* Exercise:
The whole listing should be retyped word for word, apart from the pictures it holds.

++++++

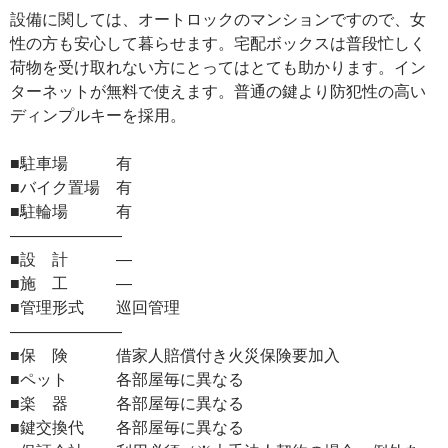
設備に関しては、オートロックのマンションですので、女
性の方も安心して暮らせます。宅配ボックスは普段忙しく
荷物を受け取れない方にとってはとても助かります。イン
ターネットが無料で使えます。普通の鍵より防犯性の高い
ディンプルキーを採用。
■駐車場 有
■バイク置場 有
■駐輪場 有
―――――――
■設 計 ―
■施 工 ―
■管理形式 巡回管理
―――――――
■保 険 借家人賠償付き火災保険要加入
■ペット 各部屋毎に異なる
■楽 器 各部屋毎に異なる
■鍵交換代 各部屋毎に異なる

++++++

* Reply:
設備に関しては、オートロックのマンションですので、女
性の方も安心して暮らせます。宅配ボックスは普段忙しく
荷物を受け取れない方にとってはとても助かります。イン
ターネットが無料で使えます。普通の鍵より防犯性の高い
ディンプルキーを採用。
■駐車場 有
■バイク置場 有
■駐輪場 有
―――――――
■設 計 ―
■施 工 ―
■管理形式 巡回管理
―――――――
■保 険 借家人賠償付き火災保険要加入
■ペット 各部屋毎に異なる
■楽 器 各部屋毎に異なる
■鍵交換代 各部屋毎に異なる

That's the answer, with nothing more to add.